An Extensive List Of Things I've Done

Jul 25, 2012

You Try The Best You Can, The Best You Can Is Good Enough


I know making the job transition was integral to this, pun intended, bitch-flip.  But another big part of it?  Pills.

Yessirs and ma’ams, yours truly is on anti-depressants.  I have been dodging this bullet since my first suicidal ideation episode when I was 22 and I threatened it on the phone to my mother.  Her reaction set me straight till a good 4 or so years later when the thoughts came back while I was painting a piece for my brother and his soon-to-be-wife. 

And that lasted a few years, in New York City, and I tried to work it out onstage as a stand-up comic.  It kinda worked, but again what brought me out of that was when I walked out of my day job at the time.  I just left.  And instantly, I felt free.  

So I had never felt the need for anti-depressants because eventually, one day, even if it was a handful of precious years later, I would feel better.

This time was different.  It started back in 2009 when I started a business relationship I instinctively knew was going to implode.  Oh, hindsight and your Lasik, totally covered by the Universe's awesome health planI didn’t quite trust my partners from the very first time I met them and I pushed that feeling down inside to ride the enthusiasm towards my idea that these people shared with me.  And it worked for a little while.  Until my psychology caught up with my physiology (I was experiencing a lot of fear and anxiety, pains in my chest, depression, and reluctance/resistance around the project and my partners), wherein I practiced different ways to end it and eventually found what I thought was the best way to say it.  And then I was berated via email for what I literally felt necessary to my survival to do.
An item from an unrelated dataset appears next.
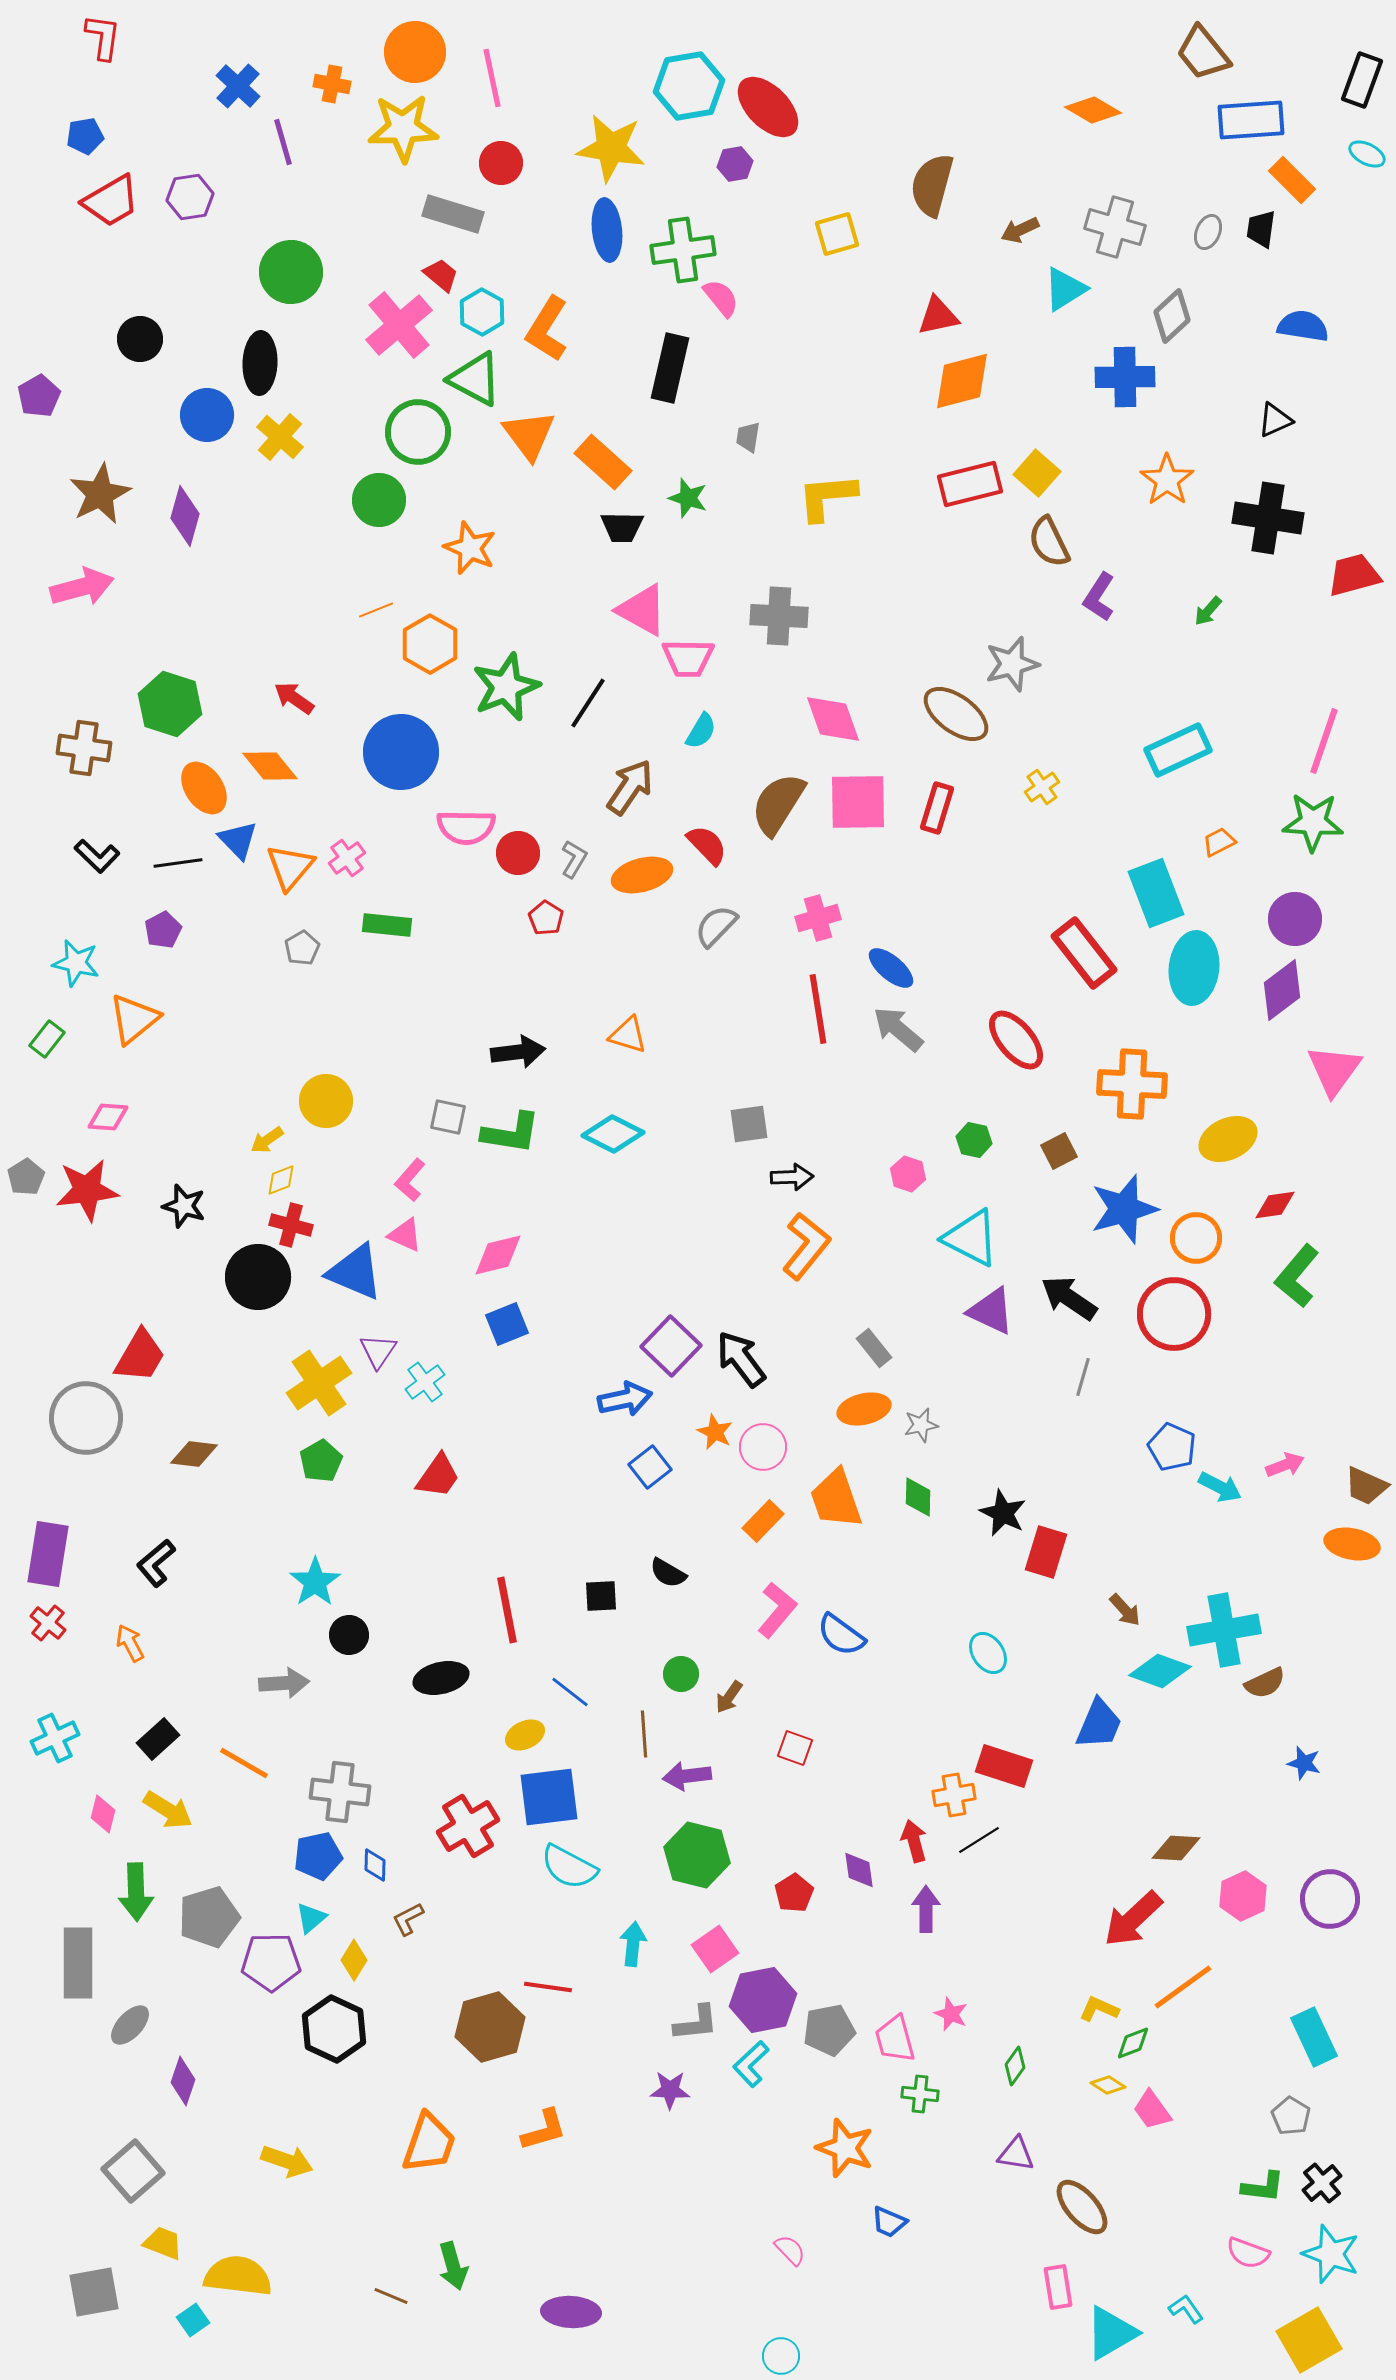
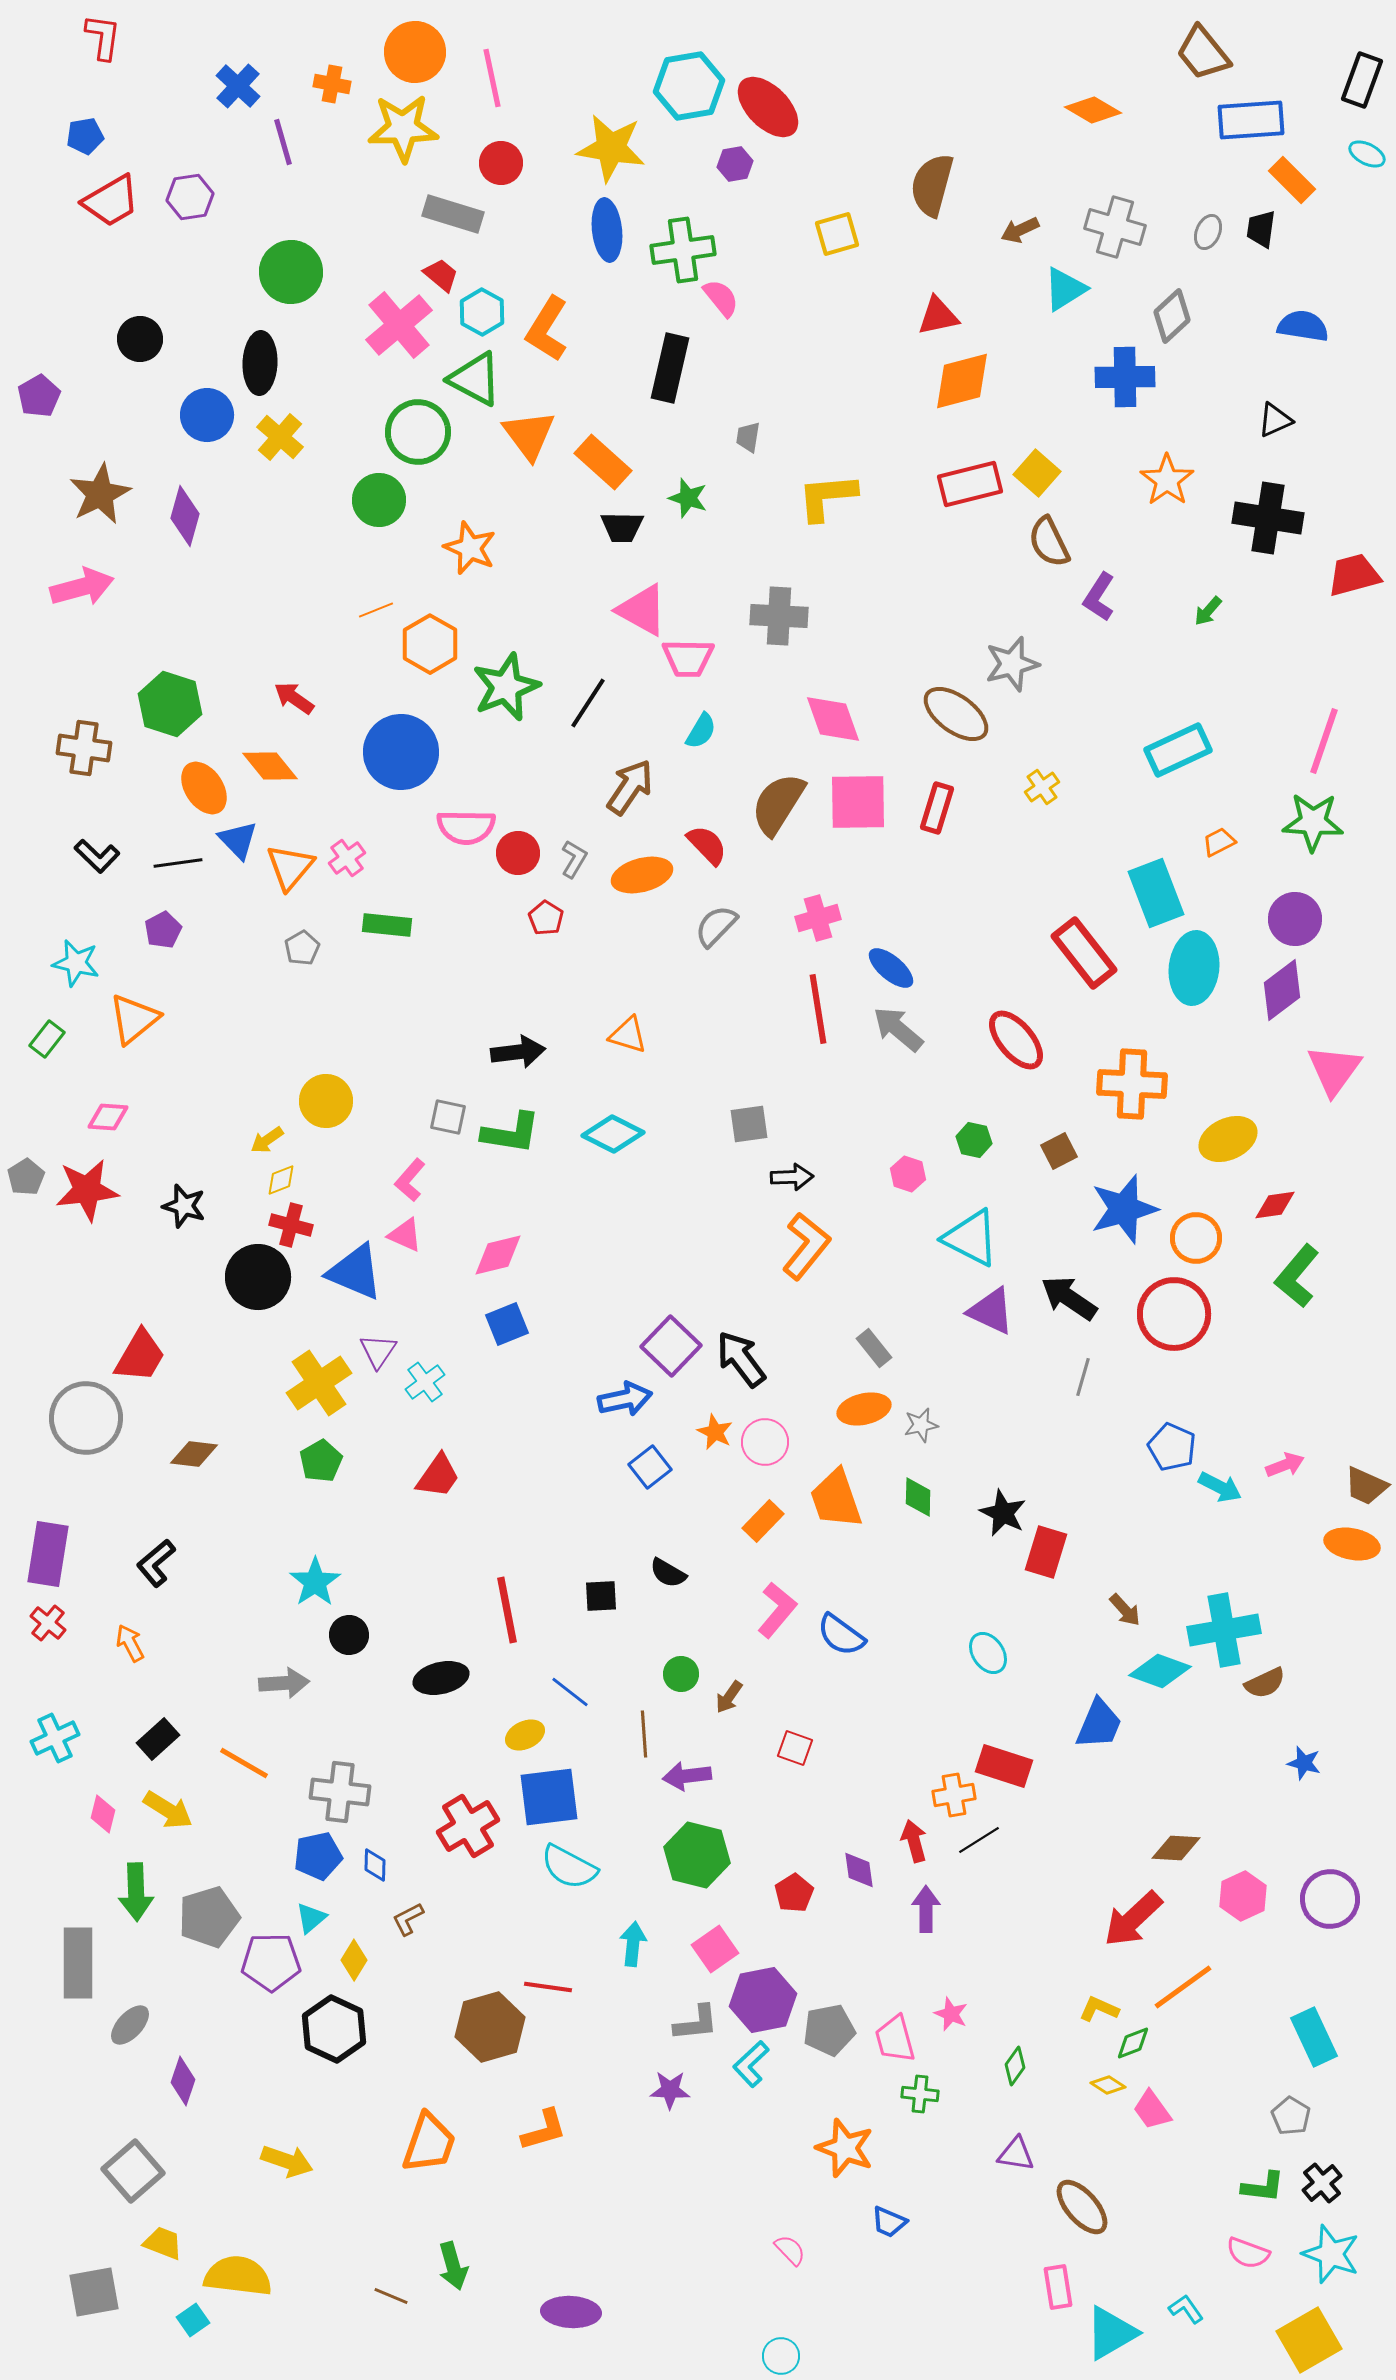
pink circle at (763, 1447): moved 2 px right, 5 px up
Yep, literally.

I can see the other side, I really can.  Break-ups are rarely easy.  But they’re always for the best.  Nevertheless, the previous year in such toxicity had taken its toll and I gave my power up to the words in aforementioned email about my needing mental help and that I’m a raging egomaniac.

I took the words as truth, deep down.  On the outside, I think I successfully portrayed that I knew they were projection.  But those judgments ate away at me because they were already there and I think the author knew that.  

So, I did the thing any well-meaning depressed artist would do.  I ran a 5K that December and started going to yoga regularly (even if it was just once a week) that January.  I practiced my banjo with a metronome. I continued performing my work from the project and eventually got new partners to grow the project in the direction I never realized I wanted that badly.   But the whole time, I had those words streaming through my head, erupting from my subconscious, as they sank lower into that ether, whenever I would have a moment of forward movement. 

to be continued...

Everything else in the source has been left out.